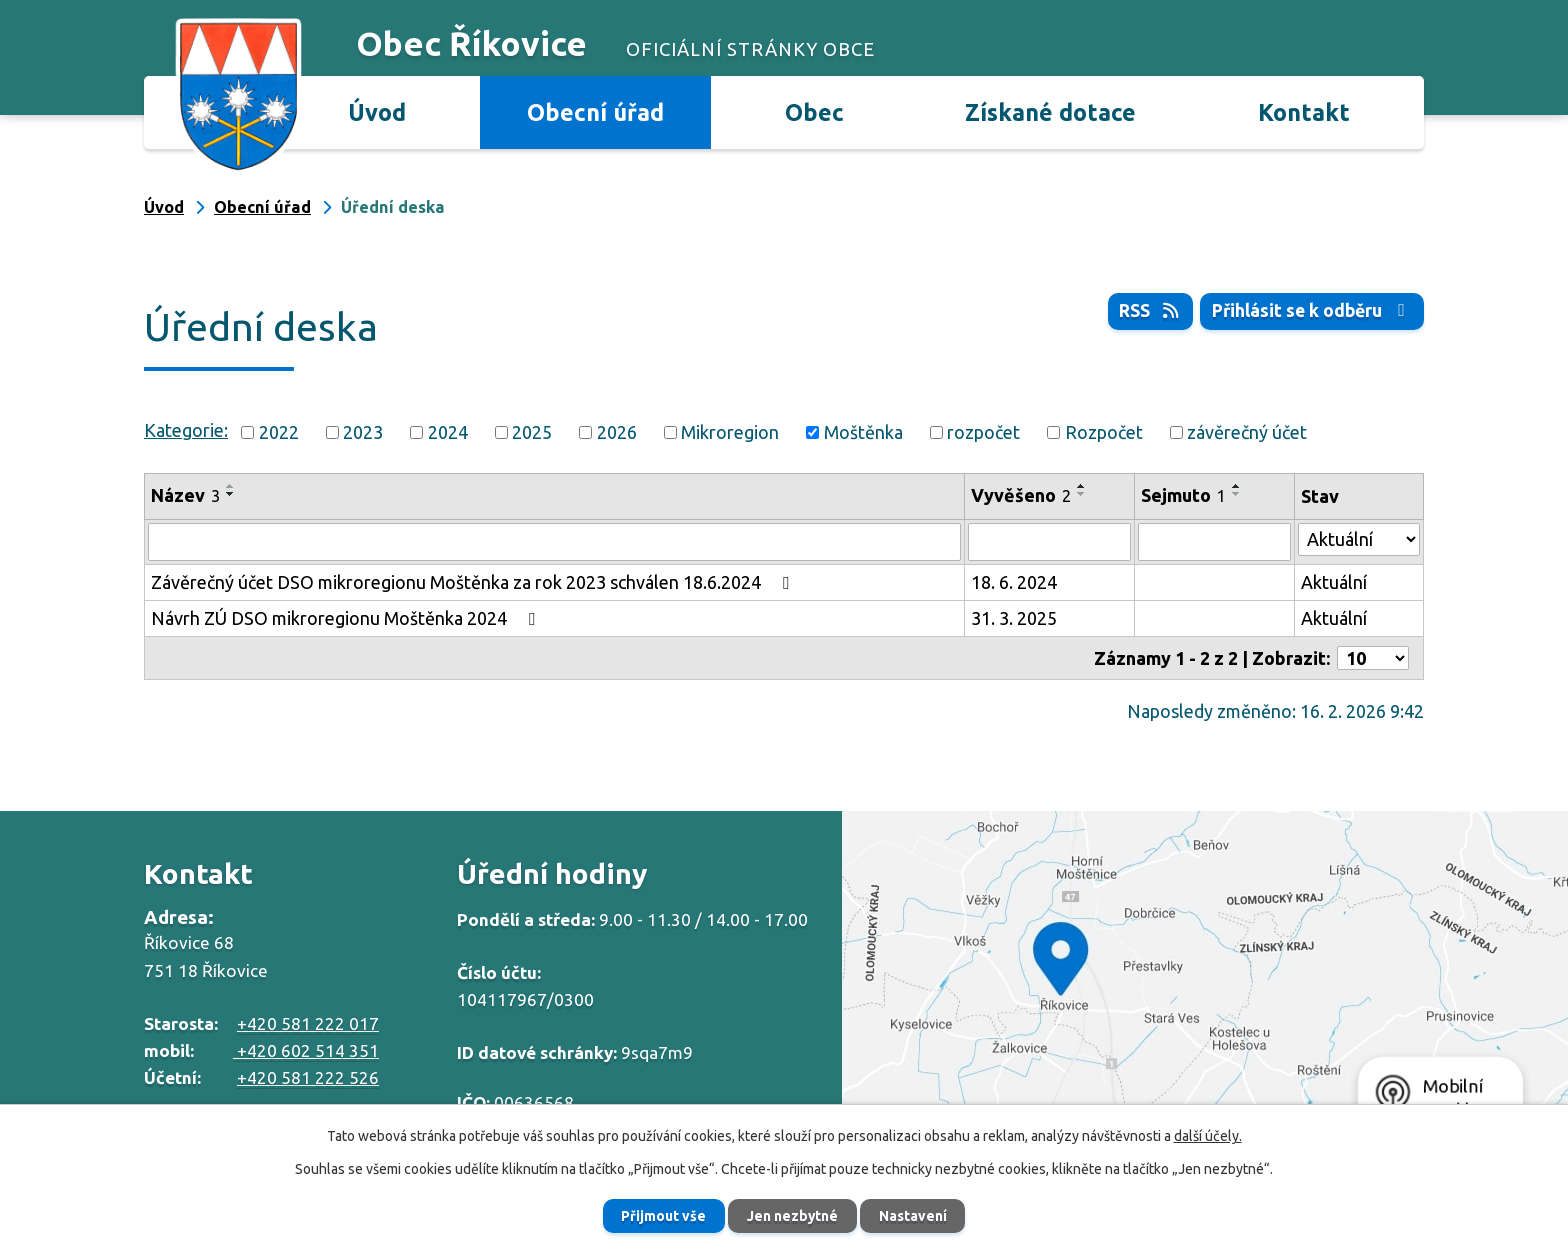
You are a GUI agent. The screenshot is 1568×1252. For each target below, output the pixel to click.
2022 (279, 432)
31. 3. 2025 (1014, 618)
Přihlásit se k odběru (1311, 311)
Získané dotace (1050, 112)
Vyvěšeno (1021, 495)
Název (185, 495)
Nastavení (918, 1215)
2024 (448, 432)
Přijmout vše (659, 1215)
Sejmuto (1183, 495)
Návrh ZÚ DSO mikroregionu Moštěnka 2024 (347, 618)
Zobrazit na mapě (1205, 979)
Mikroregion (730, 432)
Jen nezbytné (793, 1215)
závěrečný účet (1247, 432)
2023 (363, 432)
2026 (617, 432)
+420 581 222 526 (308, 1077)
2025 (532, 432)
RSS (1146, 311)
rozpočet (983, 432)
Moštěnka (863, 432)
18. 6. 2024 (1014, 582)
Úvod (377, 112)
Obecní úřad (595, 112)
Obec (814, 112)
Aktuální (1334, 582)
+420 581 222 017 (308, 1023)
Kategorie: (186, 430)
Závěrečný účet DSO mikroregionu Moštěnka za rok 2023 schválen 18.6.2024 (474, 582)
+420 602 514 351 (306, 1050)
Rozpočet (1104, 432)
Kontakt (1304, 112)
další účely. (1208, 1135)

* _Your objective_:
All entries above should be returned exactly, apart from their pictures.

* _Final answer_:
You are a GUI agent. The screenshot is 1568×1252. For each target below, output the pixel to click.
2022 (279, 432)
31. 3. 2025 (1014, 618)
Přihlásit se k odběru (1311, 311)
Získané dotace (1050, 112)
Vyvěšeno (1021, 495)
Název (185, 495)
Nastavení (918, 1215)
2024 (448, 432)
Přijmout vše (659, 1215)
Sejmuto (1183, 495)
Návrh ZÚ DSO mikroregionu Moštěnka 2024 (347, 618)
Zobrazit na mapě (1205, 979)
Mikroregion (730, 432)
Jen nezbytné (793, 1215)
závěrečný účet (1247, 432)
2023 (363, 432)
2026 (617, 432)
+420 581 222 526 (308, 1077)
2025 (532, 432)
RSS (1146, 311)
rozpočet (983, 432)
Moštěnka (863, 432)
18. 6. 2024 (1014, 582)
Úvod (377, 112)
Obecní úřad (595, 112)
Obec (814, 112)
Aktuální (1334, 582)
+420 581 222 017 (308, 1023)
Kategorie: (186, 430)
Závěrečný účet DSO mikroregionu Moštěnka za rok 2023 schválen 18.6.2024 (474, 582)
+420 602 514 351 (306, 1050)
Rozpočet (1104, 432)
Kontakt (1304, 112)
další účely. (1208, 1135)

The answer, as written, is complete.